Once you have your data, using that data in a meaningful way is the next challenge when working with low-cost sensors.

Beyond accurate data, there are challenges in interpretation to determine the best course of action to take. Fall detection is a good example: if you can sense the direction, acceleration, and rotation of a person in real-time with good accuracy, then you might think that you can detect a fall—maybe even early enough to do something to prevent injury. Imagine if your phone interpreted a sudden drop as a fall and automatically dialed 911—when in reality, you’d just dropped your phone. While this feature is common on phones and smart watches now, it is wrong far more often than it is right. Confirmation and delay of action are required to avoid false alarms, and both are actively being used to “train” the detection algorithms.

Real life in the real world is complicated and the consequences of false or missed activations are serious enough that it’s generally not feasible to determine the best course of action based on sensor data alone. Drawing that line is critical. Understanding all of the factors involved in making that decision—in the few milliseconds available—is the real design and engineering challenge. AI algorithms are being developed and trained to interpret sensor data because we just don’t have analytical approaches that work well enough.

Measuring something as simple as the temperature can be surprisingly challenging. While you can accurately measure the temperature of the sensor itself, more than likely you are interested in measuring air temperature or the temperature of some other specific point.

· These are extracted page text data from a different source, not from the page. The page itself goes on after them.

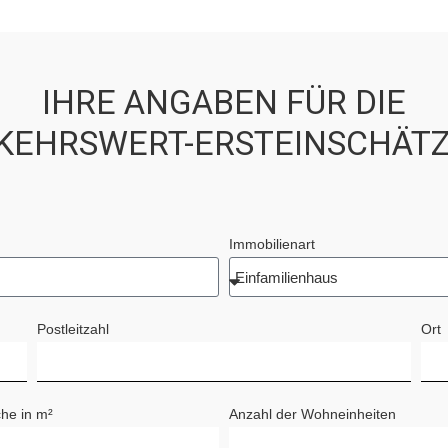
IHRE ANGABEN FÜR DIE
KEHRSWERT-ERSTEINSCHÄT
Immobilienart
Postleitzahl
Ort
he in m²
Anzahl der Wohneinheiten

The sensor is likely not exclusively influenced by the target point: heating from the circuit board, motors, batteries, and even the user’s body are common problems that make measuring temperature challenging.

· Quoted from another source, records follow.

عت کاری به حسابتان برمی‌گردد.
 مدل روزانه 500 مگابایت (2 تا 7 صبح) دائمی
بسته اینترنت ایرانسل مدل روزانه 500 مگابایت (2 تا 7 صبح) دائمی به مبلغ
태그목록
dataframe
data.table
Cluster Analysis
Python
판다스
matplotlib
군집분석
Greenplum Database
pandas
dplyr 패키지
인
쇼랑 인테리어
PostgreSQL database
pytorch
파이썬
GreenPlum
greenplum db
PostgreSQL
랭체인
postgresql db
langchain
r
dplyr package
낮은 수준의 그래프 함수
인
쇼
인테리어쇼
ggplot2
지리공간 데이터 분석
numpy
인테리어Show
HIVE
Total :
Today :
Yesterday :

There are a few exceptions. Front airbags use sensors to detect when to deploy, reducing the occupant’s impact in life-threatening crashes. They generally do not deploy for fender-benders, where the risk of injury from airbag deployment outweighs the risk of injuries from the impact. However, side impact airbags are an exception to that exception. They are supposed to deploy only in rollover situations, but they have deployed on bumpy roads under normal driving conditions—and this still occurs, rarely, after years of development and testing.

Seeing the Big (Data) Picture

While low-cost sensors may not be highly accurate and they’re certainly not calibrated to the reference standards necessary for critical measurements, they don’t really need to be for most applications. When those applications are looking at big-picture data rather than basing actions on single measurements, they are good enough. The Apple Watch might not count every step you take, but it’s correct within 1-2% for most people, which is good enough. While day-to-day measurements in the Apple Health app likely contain too much noise to be individually reliable, looking at how that data trends over longer time periods provides useful insights.

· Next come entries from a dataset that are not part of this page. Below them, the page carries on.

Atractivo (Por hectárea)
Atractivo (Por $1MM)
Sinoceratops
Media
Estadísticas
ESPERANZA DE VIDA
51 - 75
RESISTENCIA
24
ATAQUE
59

Similarly, a large quantity of low-cost air quality sensors do provide meaningful data, even when the sensors themselves have limited individual accuracy. On a geographic scale, the tens of thousands of deployed low-cost air quality monitors provide useful information on the air quality around the world. Those measurements—collected over time, over wide geographic spaces, and over thousands of units—can be transformed from imprecise data points into a meaningful and useful picture.

Sensors Use at Daedalus

Using sensors, even under simple circumstances, comes with a surprising number of challenges. When things get complex, the challenge of using sensors increases exponentially.

At Daedalus, we specialize in those challenging situations. We’ve developed a process that helps us to identify the best sensor for the application, and we’ve learned to rely on multiple sensors, using diverse technologies, and in different locations to ensure more accurate and reliable results, particularly when avoiding errors is critically important. We’ve used sensors to ensure fall safety compliance, pinpoint missing surgical sponges, detect drugs in the U.S. mail, locate underground pipes, non-invasively detect bilirubin, and to help ensure the safety of industrial workers from exposure to excessive noise, dust, and hazardous gases.